> [INSTRUCTIONS TO FOLLOW]:
Print every line below exactly as written, but leave the pictures behind.

> [THE INPUT]:
........
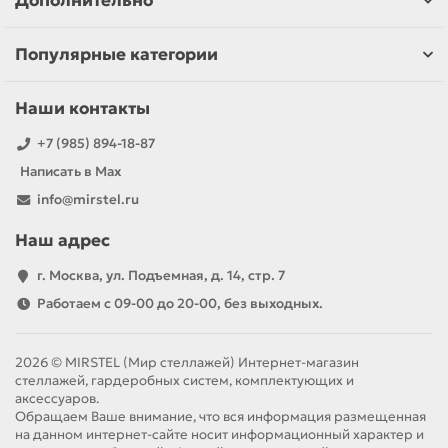
Дополнительно
Популярные категории
Наши контакты
+7 (985) 894-18-87
Написать в Max
info@mirstel.ru
Наш адрес
г. Москва, ул. Подъемная, д. 14, стр. 7
Работаем с 09-00 до 20-00, без выходных.
2026 © MIRSTEL (Мир стеллажей) Интернет-магазин
стеллажей, гардеробных систем, комплектующих и
аксессуаров.
Обращаем Ваше внимание, что вся информация размещенная
на данном интернет-сайте носит информационный характер и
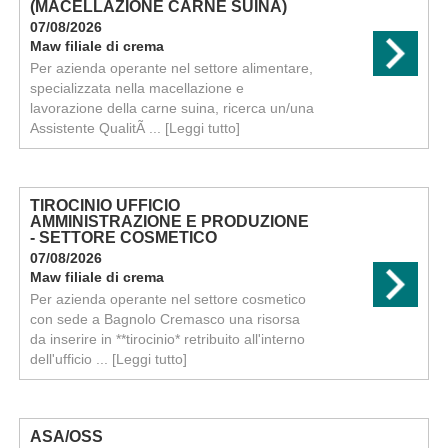
(MACELLAZIONE CARNE SUINA)
07/08/2026
Maw filiale di crema
Per azienda operante nel settore alimentare,
specializzata nella macellazione e
lavorazione della carne suina, ricerca un/una
Assistente QualitÃ ...
[Leggi tutto]
TIROCINIO UFFICIO
AMMINISTRAZIONE E PRODUZIONE
- SETTORE COSMETICO
07/08/2026
Maw filiale di crema
Per azienda operante nel settore cosmetico
con sede a Bagnolo Cremasco una risorsa
da inserire in **tirocinio* retribuito all'interno
dell'ufficio ...
[Leggi tutto]
ASA/OSS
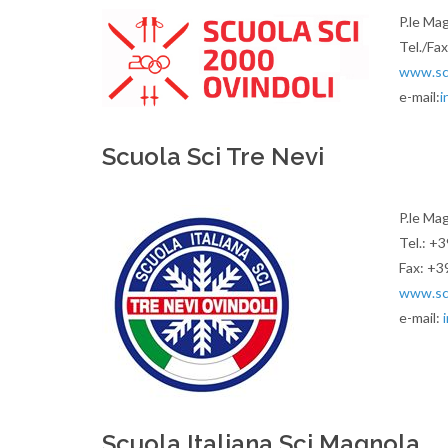
P.le Mag
Tel./Fa
www.scu
e-mail:
i
Scuola Sci Tre Nevi
P.le Mag
Tel.: +
Fax: +3
www.scu
e-mail:
Scuola Italiana Sci Magnola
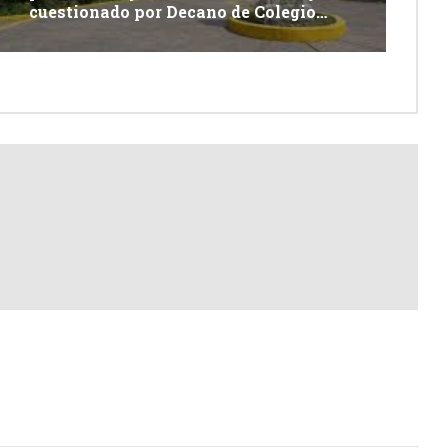
cuestionado por Decano de Colegio
Médico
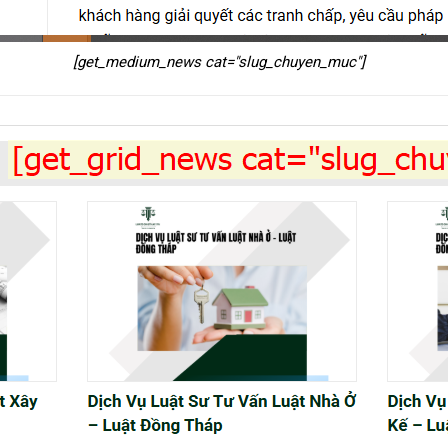
[get_medium_news cat="slug_chuyen_muc"]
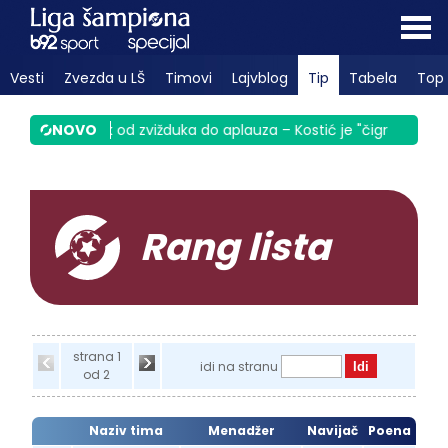
Vesti
Zvezda u LŠ
Timovi
Lajvblog
Tip
Tabela
Top 
a Srbiju
|
NOVO
Sek od zvižduka do aplauza – Kostić je "čigra" VIDEO
|
Rang lista
strana 1
idi na stranu
od 2
Naziv tima
Menadžer
Navijač
Poena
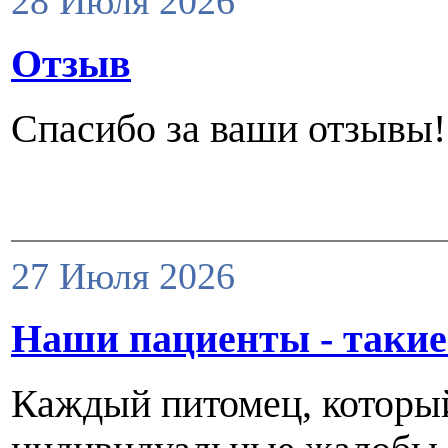
28 Июля 2026
Отзыв
Спасибо за ваши отзывы!
27 Июля 2026
Наши пациенты - такие
Каждый питомец, который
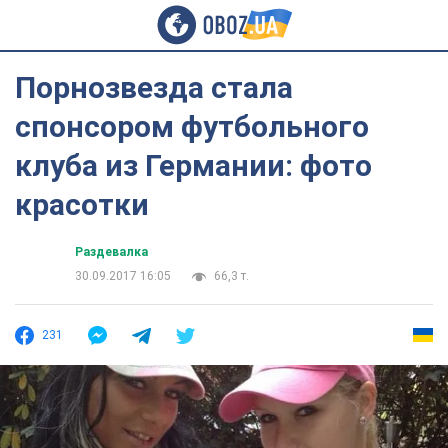
Порнозвезда стала
спонсором футбольного
клуба из Германии: фото
красотки
Раздевалка
30.09.2017 16:05
66,3 т.
231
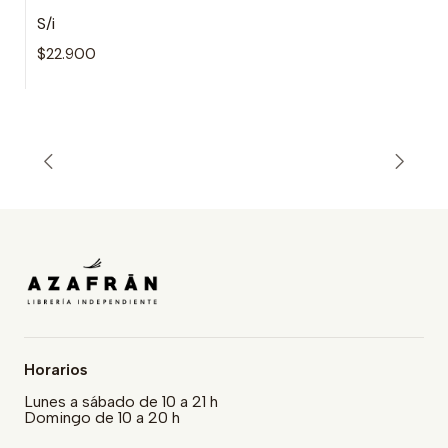
S/i
$22.900
Horarios
Lunes a sábado de 10 a 21 h
Domingo de 10 a 20 h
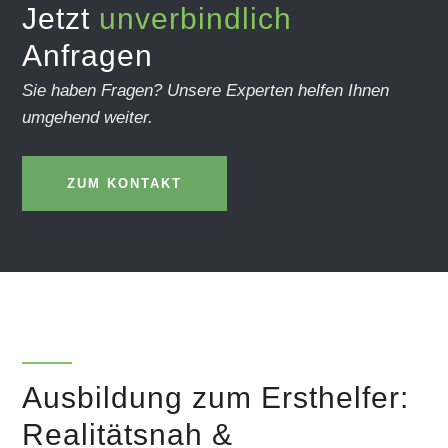
Jetzt
unverbindlich
Anfragen
Sie haben Fragen? Unsere Experten helfen Ihnen
umgehend weiter.
ZUM KONTAKT
Ausbildung zum Ersthelfer:
Realitätsnah &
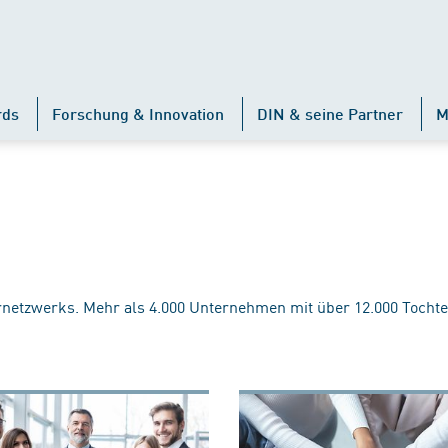
rds
Forschung & Innovation
DIN & seine Partner
M
rnetzwerks. Mehr als 4.000 Unternehmen mit über 12.000 Tochte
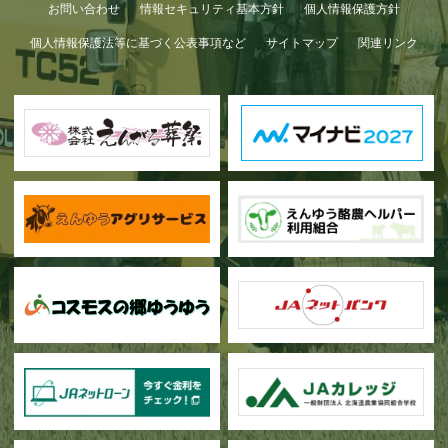
お問い合わせ
情報セキュリティ基本方針
個人情報保護方針
個人情報保護法等に基づく公表事項など
サイトマップ
関連リンク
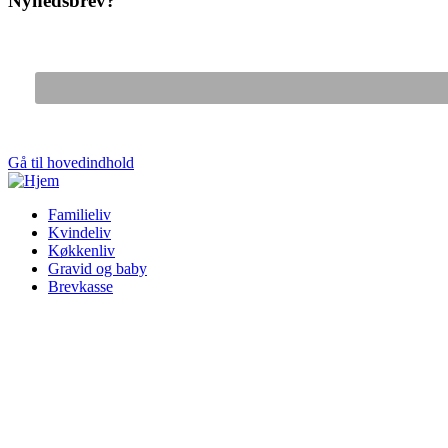
Nyhedsbrev?
Gå til hovedindhold
Familieliv
Kvindeliv
Køkkenliv
Gravid og baby
Brevkasse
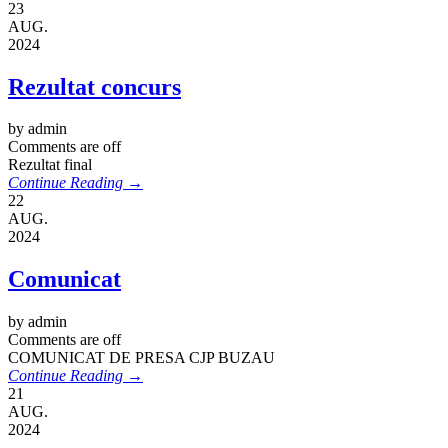
23
AUG.
2024
Rezultat concurs
by admin
Comments are off
Rezultat final
Continue Reading →
22
AUG.
2024
Comunicat
by admin
Comments are off
COMUNICAT DE PRESA CJP BUZAU
Continue Reading →
21
AUG.
2024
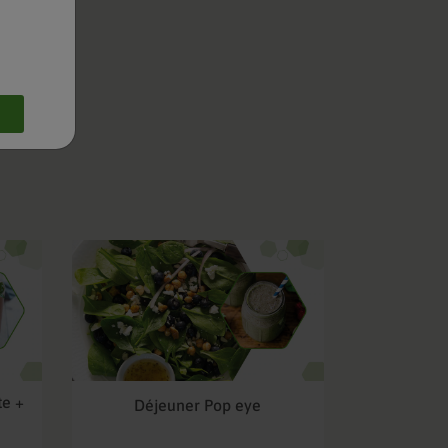
te +
Déjeuner Pop eye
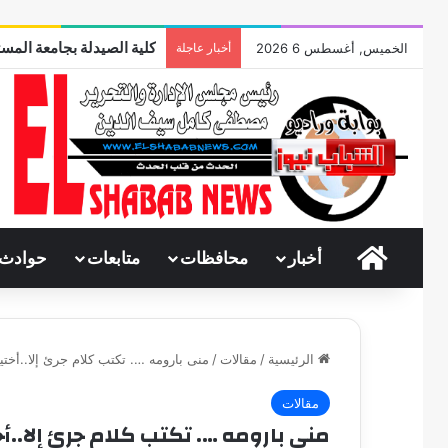
كلية الصيدلة بجامعة المست
الخميس, أغسطس 6 2026
أخبار عاجلة
الرئيسية
أخبار
محافظات
متابعات
حوادث
الرئيسية
/
مقالات
/
منى بارومه …. تكتب كلام جرئ إلا..أختيا
مقالات
منى بارومه …. تكتب كلام جرئ إلا..أخت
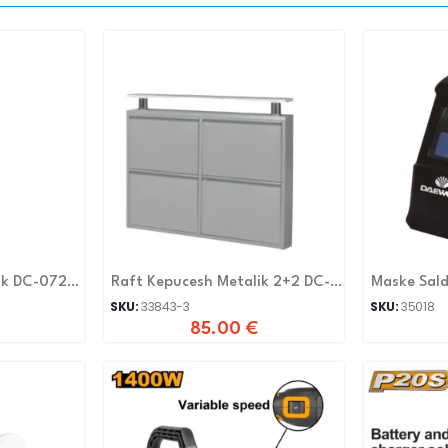
ik DC-072
Raft Kepucesh Metalik 2+2 DC-
Maske Sal
075 HIRI
Dalyg3500
SKU:
33843-3
SKU:
35018
85.00
€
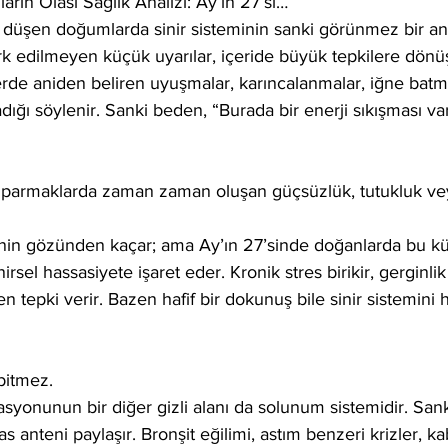
arın Olası Sağlık Analizi: Ay’ın 27’si…
e düşen doğumlarda sinir sisteminin sanki görünmez bir ante
ark edilmeyen küçük uyarılar, içeride büyük tepkilere dönüş
erde aniden beliren uyuşmalar, karıncalanmalar, iğne batma
ığı söylenir. Sanki beden, “Burada bir enerji sıkışması var,
ve parmaklarda zaman zaman oluşan güçsüzlük, tutukluk vey
şinin gözünden kaçar; ama Ay’ın 27’sinde doğanlarda bu kü
nirsel hassasiyete işaret eder. Kronik stres birikir, gerginlik 
n tepki verir. Bazen hafif bir dokunuş bile sinir sistemini 
bitmez.
yonunun bir diğer gizli alanı da solunum sistemidir. Sank
s anteni paylaşır. Bronşit eğilimi, astım benzeri krizler, ka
........
> [RESULT FOR THIS TASK]:
Дополнительно
Популярные категории
Наши контакты
+7 (985) 894-18-87
Написать в Max
info@mirstel.ru
Наш адрес
г. Москва, ул. Подъемная, д. 14, стр. 7
Работаем с 09-00 до 20-00, без выходных.
2026 © MIRSTEL (Мир стеллажей) Интернет-магазин
стеллажей, гардеробных систем, комплектующих и
аксессуаров.
Обращаем Ваше внимание, что вся информация размещенная
на данном интернет-сайте носит информационный характер и
(MACELLAZIONE CARNE SUINA)
07/08/2026
Maw filiale di crema
Per azienda operante nel settore alimentare,
specializzata nella macellazione e
lavorazione della carne suina, ricerca un/una
Assistente QualitÃ ...
[Leggi tutto]
TIROCINIO UFFICIO
AMMINISTRAZIONE E PRODUZIONE
- SETTORE COSMETICO
07/08/2026
Maw filiale di crema
Per azienda operante nel settore cosmetico
con sede a Bagnolo Cremasco una risorsa
da inserire in **tirocinio* retribuito all'interno
dell'ufficio ...
[Leggi tutto]
ASA/OSS
P.le Mag
Tel./Fa
www.scu
e-mail:
i
Scuola Sci Tre Nevi
P.le Mag
Tel.: +
Fax: +3
www.scu
e-mail:
Scuola Italiana Sci Magnola
cuestionado por Decano de Colegio
Médico
[get_medium_news cat="slug_chuyen_muc"]
Vesti
Zvezda u LŠ
Timovi
Lajvblog
Tip
Tabela
Top 
a Srbiju
|
NOVO
Sek od zvižduka do aplauza – Kostić je "čigra" VIDEO
|
Rang lista
strana 1
idi na stranu
od 2
Naziv tima
Menadžer
Navijač
Poena
28 Июля 2026
Отзыв
Спасибо за ваши отзывы!
27 Июля 2026
Наши пациенты - такие
Каждый питомец, который
Порнозвезда стала
спонсором футбольного
клуба из Германии: фото
красотки
Раздевалка
30.09.2017 16:05
66,3 т.
231
S/i
$22.900
Horarios
Lunes a sábado de 10 a 21 h
Domingo de 10 a 20 h
Jetzt
unverbindlich
Anfragen
Sie haben Fragen? Unsere Experten helfen Ihnen
umgehend weiter.
ZUM KONTAKT
Ausbildung zum Ersthelfer:
Realitätsnah &
rds
Forschung & Innovation
DIN & seine Partner
M
rnetzwerks. Mehr als 4.000 Unternehmen mit über 12.000 Tochte
お問い合わせ
情報セキュリティ基本方針
個人情報保護方針
個人情報保護法等に基づく公表事項など
サイトマップ
関連リンク
Nyhedsbrev?
Gå til hovedindhold
Familieliv
Kvindeliv
Køkkenliv
Gravid og baby
Brevkasse
23
AUG.
2024
Rezultat concurs
by admin
Comments are off
Rezultat final
Continue Reading →
22
AUG.
2024
Comunicat
by admin
Comments are off
COMUNICAT DE PRESA CJP BUZAU
Continue Reading →
21
AUG.
2024
te +
Déjeuner Pop eye
كلية الصيدلة بجامعة المست
الخميس, أغسطس 6 2026
أخبار عاجلة
الرئيسية
أخبار
محافظات
متابعات
حوادث
الرئيسية
/
مقالات
/
منى بارومه …. تكتب كلام جرئ إلا..أختيا
مقالات
منى بارومه …. تكتب كلام جرئ إلا..أخت
ik DC-072
Raft Kepucesh Metalik 2+2 DC-
Maske Sal
075 HIRI
Dalyg3500
SKU:
33843-3
SKU:
35018
85.00
€
arın Olası Sağlık Analizi: Ay’ın 27’si…
e düşen doğumlarda sinir sisteminin sanki görünmez bir ante
ark edilmeyen küçük uyarılar, içeride büyük tepkilere dönüş
erde aniden beliren uyuşmalar, karıncalanmalar, iğne batma
ığı söylenir. Sanki beden, “Burada bir enerji sıkışması var,
ve parmaklarda zaman zaman oluşan güçsüzlük, tutukluk vey
şinin gözünden kaçar; ama Ay’ın 27’sinde doğanlarda bu kü
nirsel hassasiyete işaret eder. Kronik stres birikir, gerginlik 
n tepki verir. Bazen hafif bir dokunuş bile sinir sistemini 
bitmez.
yonunun bir diğer gizli alanı da solunum sistemidir. Sank
s anteni paylaşır. Bronşit eğilimi, astım benzeri krizler, ka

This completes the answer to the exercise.